The minister also said that Egypt lost more than 90% of its VAT revenue due to the pandemic in 2020 and 2021, but managed to achieve a 14% increase in total tax revenue over the course of fiscal year 2020/21.
Meanwhile, the government has said it will expand its offering of debt instruments to investors in the future, in addition to preparing for the second issuance of its sovereign green bonds.
It should be mentioned that Egypt is expected to be re-listed in JP Morgan’s Emerging Markets Bond Index (EMBI) by the end of January 2022, with an estimated weight of 1.8% across 14 government bonds. for a total value of $ 24 billion.
Egypt will also join the JP Morgan Environment and Governance index by the end of January 2022 with 1.1% of the index, based on Egypt’s issuance of its green bonds in October 2020.
The action will allow large investment funds and foreign investors to invest in Egyptian debt securities in local currency, with around $ 1 billion in new investment expected to be pumped into the Egyptian government stock market, according to the Minister of Finance.
The government aims to reduce the budget deficit to 6.7% of GDP, down from 7.8% in fiscal year 2020/21.
Thus, the government is working to increase budgetary revenue by 22% to reach EGP 1.3 trillion in fiscal year 2021/22, as well as to increase revenue from other sources by 33% to reach EGP 380 billion EGP.

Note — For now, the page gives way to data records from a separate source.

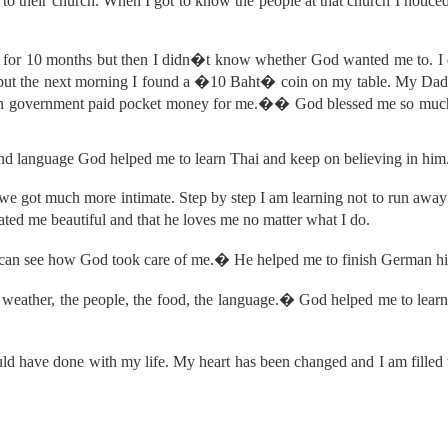
to their church. When I got to know the people at that church I noticed
ol for 10 months but then I didn�t know whether God wanted me to. I
ht but the next morning I found a �10 Baht� coin on my table. My Dad 
rman government paid pocket money for me.�� God blessed me so much 
e and language God helped me to learn Thai and keep on believing in him
we got much more intimate. Step by step I am learning not to run away
ated me beautiful and that he loves me no matter what I do.
 can see how God took care of me.� He helped me to finish German hi
weather, the people, the food, the language.� God helped me to learn T
I could have done with my life. My heart has been changed and I am fi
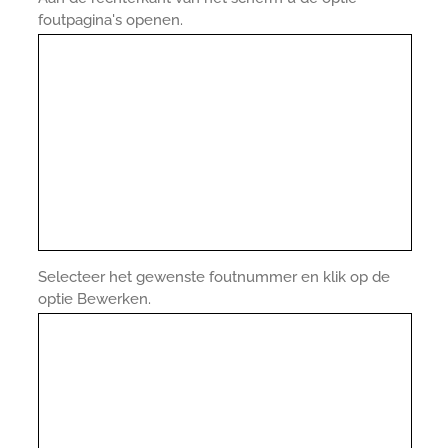
foutpagina's openen.
Selecteer het gewenste foutnummer en klik op de
optie Bewerken.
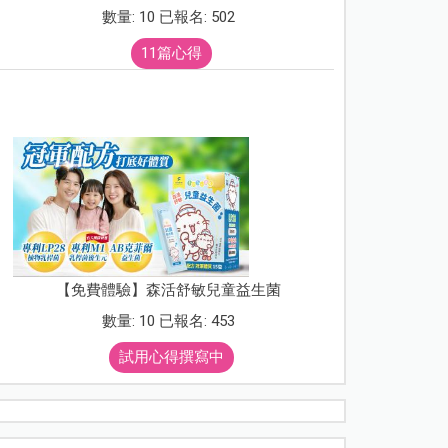
數量: 10 已報名: 502
11篇心得
【免費體驗】森活舒敏兒童益生菌
數量: 10 已報名: 453
試用心得撰寫中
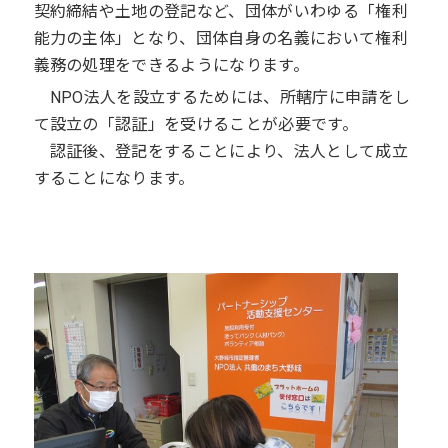
契約締結や土地の登記など、団体がいわゆる「権利
能力の主体」となり、団体自身の名義において権利
義務の処理をできるようになります。
NPO法人を設立するためには、所轄庁に申請をし
て設立の「認証」を受けることが必要です。
認証後、登記をすることにより、法人として成立
することになります。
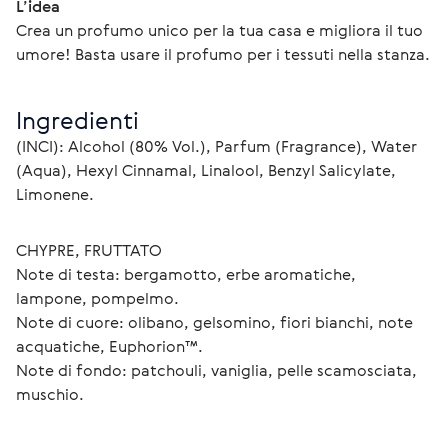
L’idea
Crea un profumo unico per la tua casa e migliora il tuo 
umore! Basta usare il profumo per i tessuti nella stanza.
Ingredienti
(INCI): Alcohol (80% Vol.), Parfum (Fragrance), Water 
(Aqua), Hexyl Cinnamal, Linalool, Benzyl Salicylate, 
Limonene.
CHYPRE, FRUTTATO
Note di testa: bergamotto, erbe aromatiche, 
lampone, pompelmo.
Note di cuore: olibano, gelsomino, fiori bianchi, note 
acquatiche, Euphorion™.
Note di fondo: patchouli, vaniglia, pelle scamosciata, 
muschio.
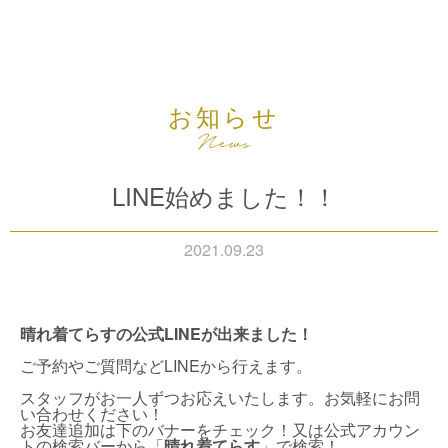
お知らせ
LINE始めました！！
2021.09.23
晴れ着てらすの公式LINEが出来ました！
ご予約やご質問などLINEから行えます。
スタッフがお一人ずつお応えいたします。お気軽にお問
い合わせください！
お友達追加は下のバナーをチェック！又は公式アカウン
トの検索バーから「
晴れ着てらす
」で検索！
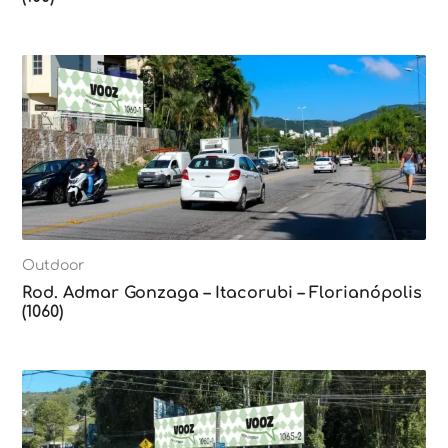
Outdoor
Rod. Admar Gonzaga – Itacorubi – Florianópolis
(1060)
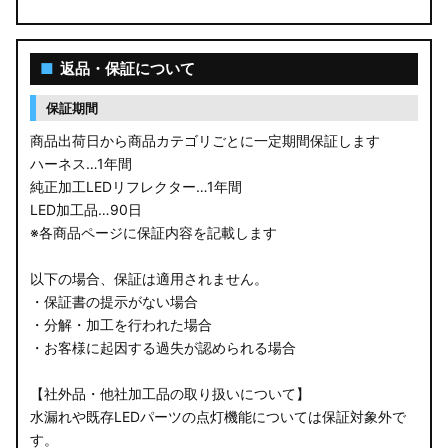
■
返品・保証について
保証期間
商品出荷日から商品カテゴリごとに一定期間保証します
ハーネス…1年間
純正加工LEDリフレクター…1年間
LED加工品…90日
※各商品ページに保証内容を記載します
以下の場合、保証は適用されません。
・保証書の提示がない場合
・分解・加工を行われた場合
・お客様に起因する過失が認められる場合
【社外品・他社加工品の取り扱いについて】
水漏れや既存LEDパーツの点灯機能については保証対象外で
す。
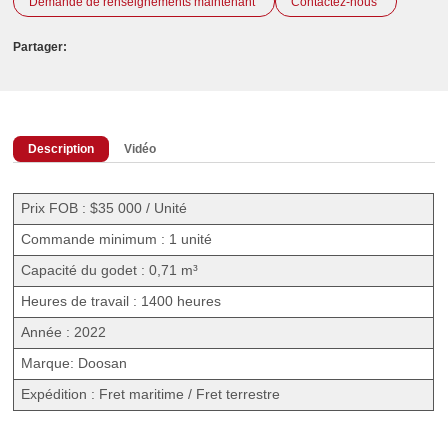
Demande de renseignements maintenant
Contactez-nous
Partager:
Description
Vidéo
Prix FOB : $35 000 / Unité
Commande minimum : 1 unité
Capacité du godet : 0,71 m³
Heures de travail : 1400 heures
Année : 2022
Marque: Doosan
Expédition : Fret maritime / Fret terrestre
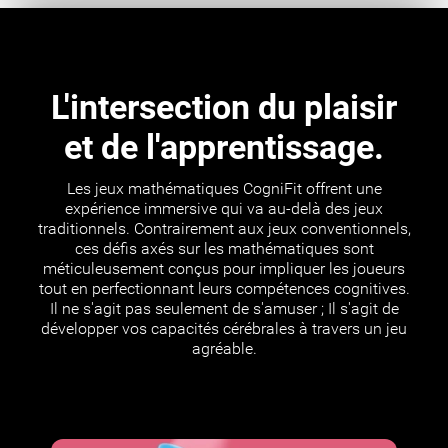
L'intersection du plaisir
et de l'apprentissage.
Les jeux mathématiques CogniFit offrent une
expérience immersive qui va au-delà des jeux
traditionnels. Contrairement aux jeux conventionnels,
ces défis axés sur les mathématiques sont
méticuleusement conçus pour impliquer les joueurs
tout en perfectionnant leurs compétences cognitives.
Il ne s'agit pas seulement de s'amuser ; Il s'agit de
développer vos capacités cérébrales à travers un jeu
agréable.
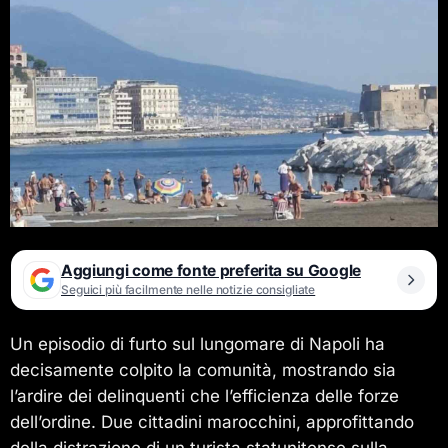
Aggiungi come fonte preferita su Google
Seguici più facilmente nelle notizie consigliate
Un episodio di furto sul lungomare di Napoli ha
decisamente colpito la comunità, mostrando sia
l’ardire dei delinquenti che l’efficienza delle forze
dell’ordine. Due cittadini marocchini, approfittando
della distrazione di un turista statunitense sulla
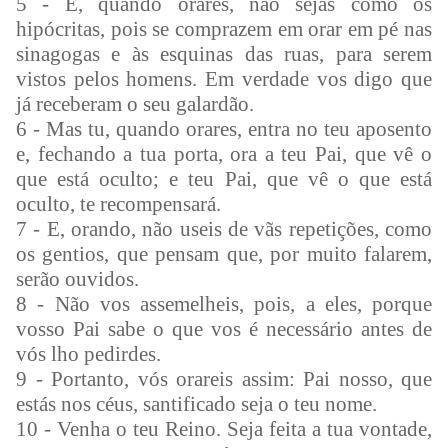
5 - E, quando orares, não sejas como os
hipócritas, pois se comprazem em orar em pé nas
sinagogas e às esquinas das ruas, para serem
vistos pelos homens. Em verdade vos digo que
já receberam o seu galardão.
6 - Mas tu, quando orares, entra no teu aposento
e, fechando a tua porta, ora a teu Pai, que vê o
que está oculto; e teu Pai, que vê o que está
oculto, te recompensará.
7 - E, orando, não useis de vãs repetições, como
os gentios, que pensam que, por muito falarem,
serão ouvidos.
8 - Não vos assemelheis, pois, a eles, porque
vosso Pai sabe o que vos é necessário antes de
vós lho pedirdes.
9 - Portanto, vós orareis assim: Pai nosso, que
estás nos céus, santificado seja o teu nome.
10 - Venha o teu Reino. Seja feita a tua vontade,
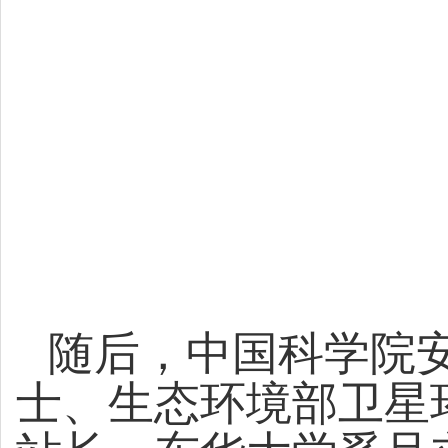
随后，中国科学院
士、生态环境部卫星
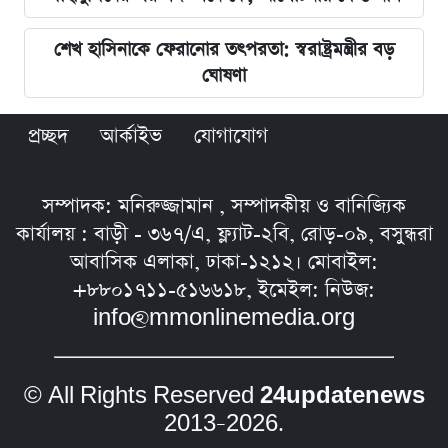
শেখ হাসিনাকে ফেরানোর তৎপরতা: স্বরাষ্ট্রমন্ত্রীর বড়
ঘোষণা
প্রচ্ছদ
আর্কাইভ
যোগাযোগ
সম্পাদক: মনিরুজ্জামান , সম্পাদকীয় ও বানিজ্যিক
কার্যালয় : বাড়ী - ৩৬৭/এ, ফ্ল্যাট-২বি, রোড়-০৯, বসুন্ধরা
আবাসিক এলাকা, ঢাকা-১২১২। মোবাইল:
+৮৮০১৭১১-৫১৬৬১৮, ইমেইল: নিউজ:
info@mmonlinemedia.org
© All Rights Reserved
24updatenews
2013–2026.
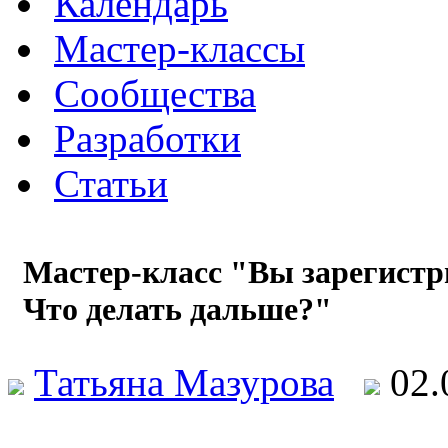
Календарь
Мастер-классы
Сообщества
Разработки
Статьи
Мастер-класс "Вы зарегистр
Что делать дальше?"
Татьяна Мазурова
02.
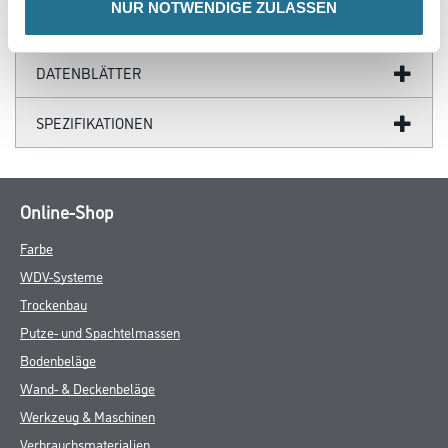
NUR NOTWENDIGE ZULASSEN
GEFAHRENHINWEISE
DATENBLÄTTER
SPEZIFIKATIONEN
Online-Shop
Farbe
WDV-Systeme
Trockenbau
Putze- und Spachtelmassen
Bodenbeläge
Wand- & Deckenbeläge
Werkzeug & Maschinen
Verbrauchsmaterialien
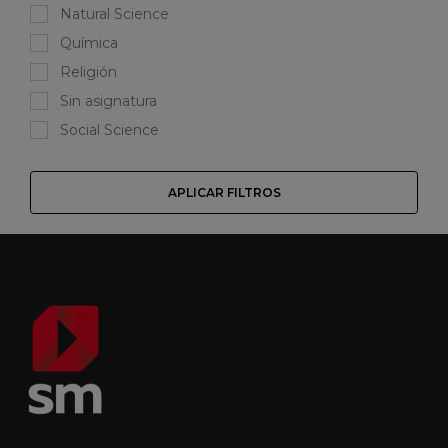
Natural Science
Química
Religión
Sin asignatura
Social Science
APLICAR FILTROS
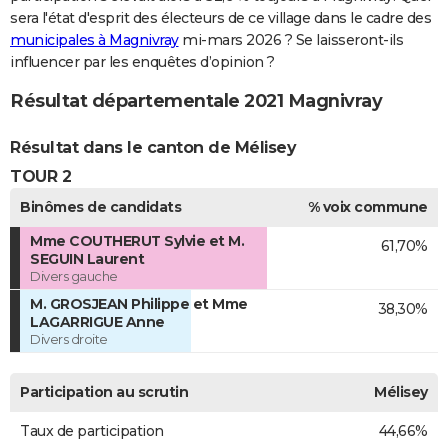
sera l'état d'esprit des électeurs de ce village dans le cadre des
municipales à Magnivray
mi-mars 2026 ? Se laisseront-ils
influencer par les enquêtes d’opinion ?
Résultat départementale 2021 Magnivray
Résultat dans le canton de Mélisey
TOUR 2
Binômes de candidats
% voix commune
Mme COUTHERUT Sylvie et M.
61,70%
SEGUIN Laurent
Divers gauche
M. GROSJEAN Philippe et Mme
38,30%
LAGARRIGUE Anne
Divers droite
Participation au scrutin
Mélisey
Taux de participation
44,66%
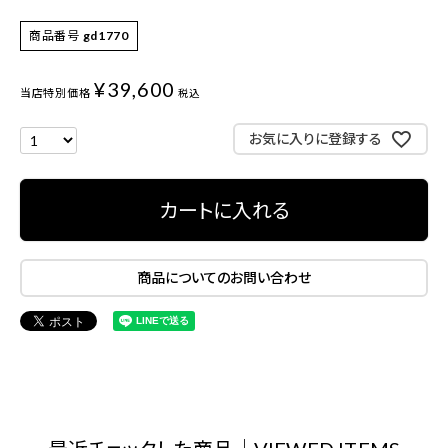
商品番号
gd1770
¥
39,600
当店特別価格
税込
お気に入りに登録する
カートに入れる
商品についてのお問い合わせ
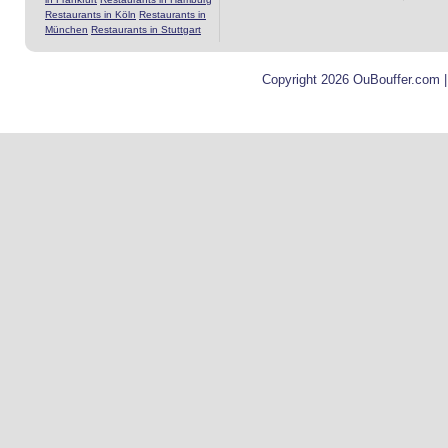
Restaurants in Köln
Restaurants in
München
Restaurants in Stuttgart
Copyright 2026 OuBouffer.com 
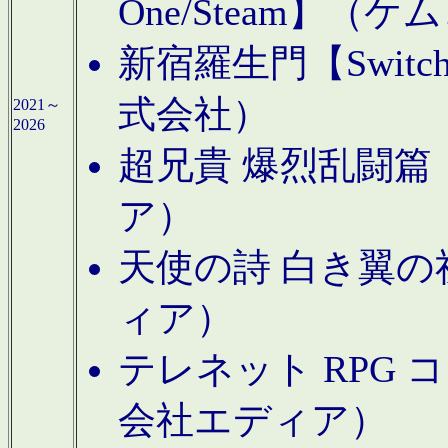
One/Steam】（ケ
新宿羅生門【Swi
式会社）
2021～
2026
超兄貴 爆烈乱闘篇【
ア）
天使の詩 白き翼の祈
ィア）
テレネット RPG 
会社エディア）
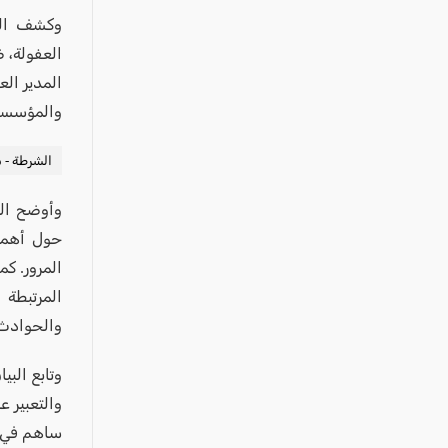
عكا والمنطقة
وكشف الب
كفرياسيف والقضاء
العفولة، 
مدن الساحل
المدير الع
الجليل الاعلى
والمؤسسات 
المغار والقضاء
الشرطة - ش
الشاغور
وأوضح ال
الرامة والمنطقة
حول أهمية
المثلث الجنوبي
المرور. ك
منطقة الجولان
المرتبطة 
والحوادث 
وتابع البي
والتعبير 
ساهم في ت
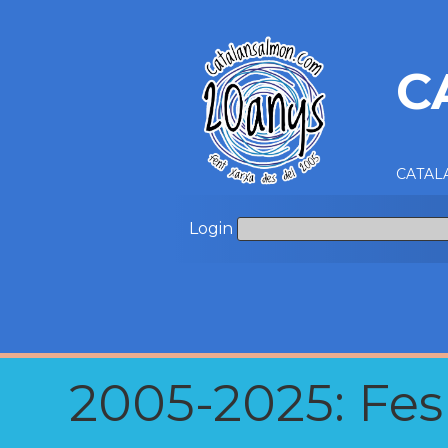
C
CATALA
Login
2005-2025: Fes u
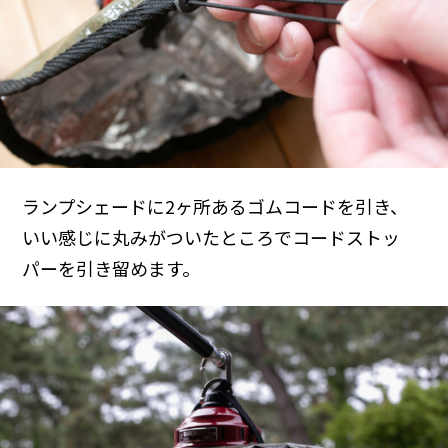
ランプシェードに2ヶ所あるゴムコードを引き、
いい感じに丸みがついたところでコードストッ
パーを引き留めます。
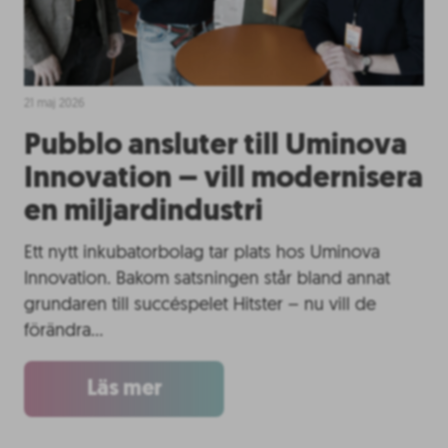
21 maj 2026
Pubblo ansluter till Uminova
Innovation – vill modernisera
en miljardindustri
Ett nytt inkubatorbolag tar plats hos Uminova
Innovation. Bakom satsningen står bland annat
grundaren till succéspelet Hitster – nu vill de
förändra…
Läs mer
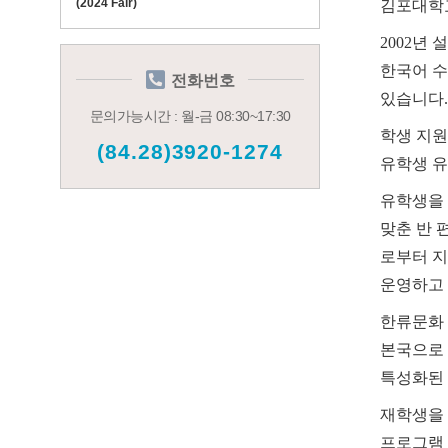
(2024 Fair)
김포대학교
2002년
한국어 수
전화번호
있습니다.
문의가능시간 : 월-금 08:30~17:30
학생 지원
(84.28)3920-1274
유학생 유
유학생을 
맞춘 반 편성
로부터 지
운영하고 
한류문화
본국으로 
특성화된 
재학생을 
프로그램 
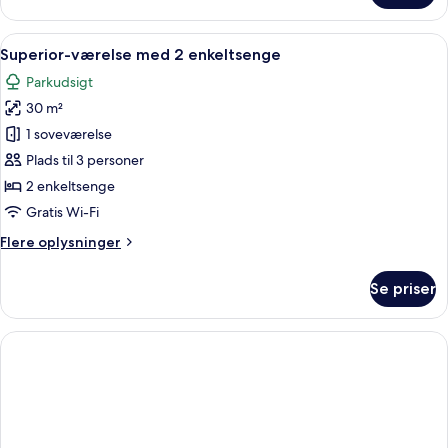
dobbeltværelse
til
Indlæs
Et moderne hotelværelse med seng, natb
4
1
Superior-værelse med 2 enkeltsenge
alle
person
Parkudsigt
billeder
30 m²
af
Superior-
1 soveværelse
værelse
Plads til 3 personer
med
2 enkeltsenge
2
Gratis Wi-Fi
enkeltsenge
Flere
Flere oplysninger
oplysninger
om
Se priser
Superior-
værelse
med
2
enkeltsenge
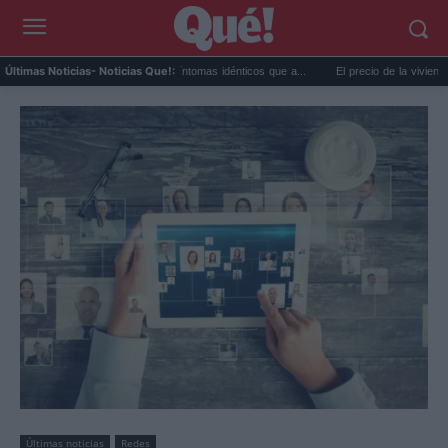
or extremo y ansiedad: síntomas idénticos que a...
El precio de la vivienda en Valenc
Últimas Noticias
- Noticias Que!:
Últimas noticias
Redes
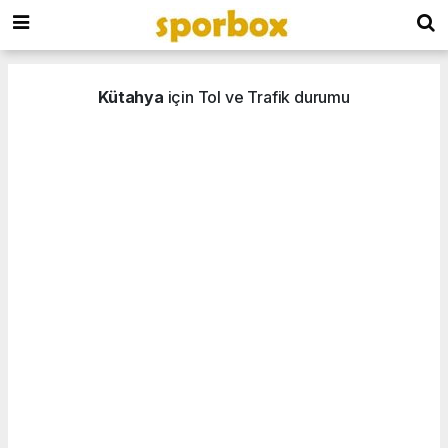
Kütahya
için Tol ve Trafik durumu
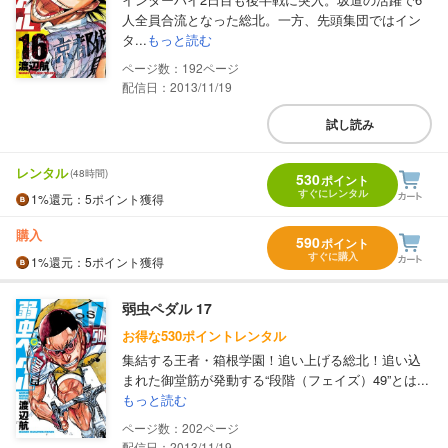
人全員合流となった総北。一方、先頭集団ではイン
タ...
もっと読む
192
配信日：2013/11/19
試し読み
レンタル
(48時間)
530
ポイント
すぐにレンタル
1%
還元
：5ポイント獲得
購入
590
ポイント
すぐに購入
1%
還元
：5ポイント獲得
弱虫ペダル 17
お得な530ポイントレンタル
集結する王者・箱根学園！追い上げる総北！追い込
まれた御堂筋が発動する“段階（フェイズ）49”とは...
もっと読む
202
配信日：2013/11/19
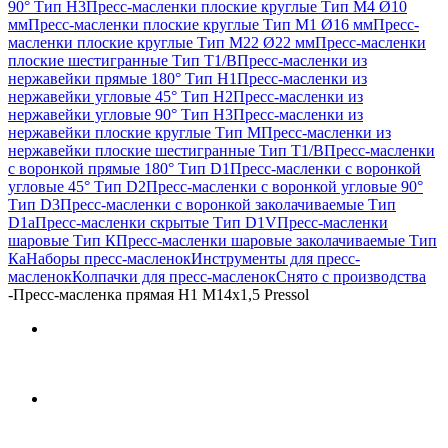
90° Тип H3
Пресс-масленки плоские круглые Тип M4 Ø10
мм
Пресс-масленки плоские круглые Тип M1 Ø16 мм
Пресс-
масленки плоские круглые Тип M22 Ø22 мм
Пресс-масленки
плоские шестигранные Тип T1/B
Пресс-масленки из
нержавейки прямые 180° Тип H1
Пресс-масленки из
нержавейки угловые 45° Тип H2
Пресс-масленки из
нержавейки угловые 90° Тип H3
Пресс-масленки из
нержавейки плоские круглые Тип M
Пресс-масленки из
нержавейки плоские шестигранные Тип T1/B
Пресс-масленки
с воронкой прямые 180° Тип D1
Пресс-масленки с воронкой
угловые 45° Тип D2
Пресс-масленки с воронкой угловые 90°
Тип D3
Пресс-масленки с воронкой заколачиваемые Тип
D1a
Пресс-масленки скрытые Тип D1V
Пресс-масленки
шаровые Тип К
Пресс-масленки шаровые заколачиваемые Тип
Кa
Наборы пресс-масленок
Инструменты для пресс-
масленок
Колпачки для пресс-масленок
Снято с производства
-
Пресс-масленка прямая H1 M14x1,5 Pressol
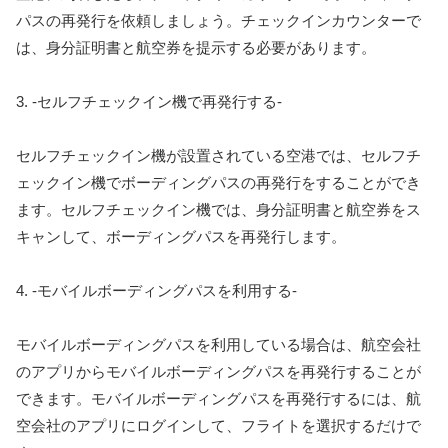
パスの再発行を依頼しましょう。チェックインカウンターで
は、身分証明書と航空券を提示する必要があります。
3. -セルフチェックイン機で再発行する-
セルフチェックイン機が設置されている空港では、セルフチ
ェックイン機でボーディングパスの再発行をすることができ
ます。セルフチェックイン機では、身分証明書と航空券をス
キャンして、ボーディングパスを再発行します。
4. -モバイルボーディングパスを利用する-
モバイルボーディングパスを利用している場合は、航空会社
のアプリからモバイルボーディングパスを再発行することが
できます。モバイルボーディングパスを再発行するには、航
空会社のアプリにログインして、フライトを選択するだけで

The latest report from the Fiscal Monitor, released in October, forecasts that Egypt’s budget deficit will decline to 6.3 percent of GDP by the end of fiscal year 2021/22, from 7.3 percent during the year. financial year 2020/21.
However, that figure is up 0.5% from the IMF’s April forecast for the same fiscal year.
Egypt’s high public debt and large gross financing needs – the amount of money the government has to issue each year, both to renew maturing loans and to finance new debt – make it vulnerable to external shocks, such as higher global borrowing costs as developed economies gradually withdraw their economic stimulus, according to the IMF.
Beyond this, it is essential that Egypt focuses on structural reforms to encourage private sector-led growth, such as policies to increase revenues to finance essential public services, including health, l education and social safety nets, strengthen governance and transparency, and continue to develop financial markets.
In addition, it is essential to reduce the role of the state in the economy, ensure a level playing field for all businesses, improve the business climate and increase Egypt’s integration. in global trade by reducing trade barriers and ensuring predictability in customs procedures to unleash enormous growth potential, reduce poverty and improve inclusion.
Fitch Ratings said in a recent report, released in December, that a new IMF program for Egypt is likely to address fiscal and budget issues due to the pandemic.